Segment Open
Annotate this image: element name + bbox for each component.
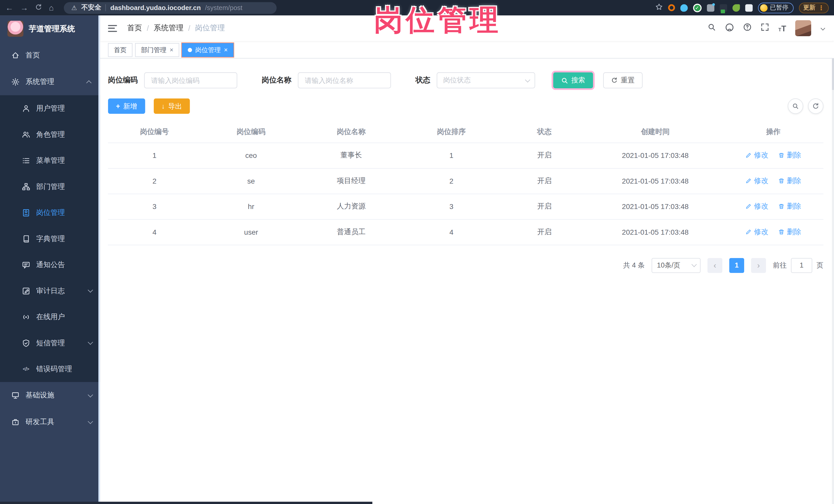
status-select[interactable]: 岗位状态: [437, 72, 535, 88]
extension-orange-icon[interactable]: [668, 4, 675, 11]
sidebar-item-label: 菜单管理: [36, 156, 65, 165]
sidebar-item-devtools[interactable]: 研发工具: [0, 409, 100, 435]
edit-link[interactable]: 修改: [745, 227, 768, 237]
sidebar-item-infra[interactable]: 基础设施: [0, 382, 100, 409]
extension-green-check-icon[interactable]: ✓: [693, 3, 701, 12]
breadcrumb-system[interactable]: 系统管理: [154, 23, 183, 33]
sidebar-item-roles[interactable]: 角色管理: [0, 121, 100, 147]
sidebar-item-dict[interactable]: 字典管理: [0, 226, 100, 252]
page-number-button[interactable]: 1: [729, 258, 744, 273]
post-name-input[interactable]: [298, 72, 391, 88]
sidebar-item-audit-log[interactable]: 审计日志: [0, 278, 100, 304]
cell-no: 4: [108, 219, 201, 245]
window-bottom-edge: [0, 502, 372, 504]
goto-label: 前往: [773, 260, 787, 270]
edit-link[interactable]: 修改: [745, 201, 768, 211]
add-button[interactable]: + 新增: [108, 98, 145, 114]
sidebar-item-label: 错误码管理: [36, 364, 72, 374]
extension-dark-green-icon[interactable]: [720, 4, 727, 12]
sidebar-item-departments[interactable]: 部门管理: [0, 174, 100, 200]
tab-home[interactable]: 首页: [108, 43, 132, 57]
reset-button-label: 重置: [621, 75, 635, 85]
search-button[interactable]: 搜索: [553, 72, 593, 88]
help-icon[interactable]: [743, 23, 752, 34]
cell-code: user: [201, 219, 301, 245]
next-page-button[interactable]: ›: [751, 258, 766, 273]
prev-page-button[interactable]: ‹: [707, 258, 722, 273]
tab-close-icon[interactable]: ×: [224, 46, 228, 54]
sidebar-item-home[interactable]: 首页: [0, 42, 100, 69]
browser-right-controls: ✓ 已暂停 更新 ⋮: [655, 2, 829, 13]
sidebar-item-notice[interactable]: 通知公告: [0, 251, 100, 278]
page-size-select[interactable]: 10条/页: [652, 258, 701, 273]
announcement-icon: [21, 260, 30, 269]
tab-posts[interactable]: 岗位管理 ×: [182, 43, 234, 57]
page-size-value: 10条/页: [657, 260, 680, 270]
sidebar-item-posts[interactable]: 岗位管理: [0, 199, 100, 226]
cell-created: 2021-01-05 17:03:48: [587, 168, 723, 194]
gear-icon: [10, 78, 20, 86]
bookmark-star-icon[interactable]: [655, 3, 662, 12]
cell-no: 3: [108, 194, 201, 219]
extension-leaf-icon[interactable]: [732, 4, 740, 12]
page: ← → ⌂ ⚠ 不安全 dashboard.yudao.iocoder.cn/s…: [0, 0, 834, 504]
delete-link[interactable]: 删除: [778, 151, 801, 160]
plus-icon: +: [116, 103, 120, 110]
goto-page-input[interactable]: [791, 258, 812, 273]
page-scrollbar[interactable]: [832, 16, 834, 504]
chevron-down-icon: [88, 392, 93, 397]
extension-paused-badge[interactable]: 已暂停: [758, 2, 794, 13]
col-status: 状态: [502, 121, 587, 143]
sidebar-item-system[interactable]: 系统管理: [0, 69, 100, 95]
status-label: 状态: [415, 75, 430, 85]
tab-departments[interactable]: 部门管理 ×: [135, 43, 179, 57]
avatar-caret-icon[interactable]: [821, 26, 825, 30]
extension-gray-icon[interactable]: [707, 4, 714, 12]
delete-link[interactable]: 删除: [778, 201, 801, 211]
fullscreen-icon[interactable]: [761, 23, 769, 34]
extension-blue-drop-icon[interactable]: [680, 4, 687, 12]
navbar-actions: TT: [708, 20, 825, 36]
sidebar-item-error-codes[interactable]: </> 错误码管理: [0, 356, 100, 382]
reset-button[interactable]: 重置: [603, 72, 642, 88]
browser-menu-icon[interactable]: ⋮: [818, 4, 825, 12]
add-button-label: 新增: [123, 102, 137, 111]
tab-close-icon[interactable]: ×: [170, 46, 174, 54]
col-actions: 操作: [723, 121, 824, 143]
post-code-input[interactable]: [144, 72, 238, 88]
chevron-down-icon: [88, 418, 93, 424]
update-label: 更新: [803, 4, 815, 12]
extensions-puzzle-icon[interactable]: [745, 4, 752, 12]
chevron-down-icon: [525, 77, 530, 82]
browser-forward-icon[interactable]: →: [20, 4, 28, 12]
chevron-down-icon: [88, 287, 93, 293]
cell-actions: 修改 删除: [723, 194, 824, 219]
export-button[interactable]: ↓ 导出: [154, 98, 190, 114]
sidebar-logo[interactable]: 芋道管理系统: [0, 16, 100, 42]
table-header-row: 岗位编号 岗位编码 岗位名称 岗位排序 状态 创建时间 操作: [108, 121, 824, 143]
delete-link[interactable]: 删除: [778, 227, 801, 237]
browser-back-icon[interactable]: ←: [5, 4, 13, 12]
user-avatar[interactable]: [795, 20, 811, 36]
edit-link[interactable]: 修改: [745, 176, 768, 185]
sidebar-item-users[interactable]: 用户管理: [0, 95, 100, 122]
sidebar-item-online-users[interactable]: 在线用户: [0, 304, 100, 330]
sidebar-item-menus[interactable]: 菜单管理: [0, 147, 100, 174]
font-size-icon[interactable]: TT: [778, 24, 786, 32]
breadcrumb-home[interactable]: 首页: [127, 23, 142, 33]
browser-update-button[interactable]: 更新 ⋮: [799, 2, 829, 13]
sidebar-item-sms[interactable]: 短信管理: [0, 330, 100, 356]
edit-link[interactable]: 修改: [745, 151, 768, 160]
address-bar[interactable]: ⚠ 不安全 dashboard.yudao.iocoder.cn/system/…: [64, 2, 277, 14]
download-icon: ↓: [161, 103, 165, 110]
delete-link[interactable]: 删除: [778, 176, 801, 185]
toggle-search-button[interactable]: [788, 98, 803, 114]
github-icon[interactable]: [725, 23, 734, 34]
active-tab-dot: [188, 48, 192, 52]
browser-home-icon[interactable]: ⌂: [49, 4, 54, 12]
filter-form: 岗位编码 岗位名称 状态 岗位状态 搜索: [108, 72, 824, 88]
sidebar-toggle-icon[interactable]: [108, 25, 117, 31]
search-icon[interactable]: [708, 23, 716, 34]
refresh-button[interactable]: [808, 98, 824, 114]
browser-reload-icon[interactable]: [35, 4, 42, 12]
Segment Closed
● **What needs to be done**
Search the material above for the string "chevron". Show every line that holds it.

● **Solution**
chevron-down-icon: [88, 392, 93, 397]
chevron-down-icon: [88, 418, 93, 424]
chevron-down-icon: [525, 77, 530, 82]
chevron-down-icon: [88, 287, 93, 293]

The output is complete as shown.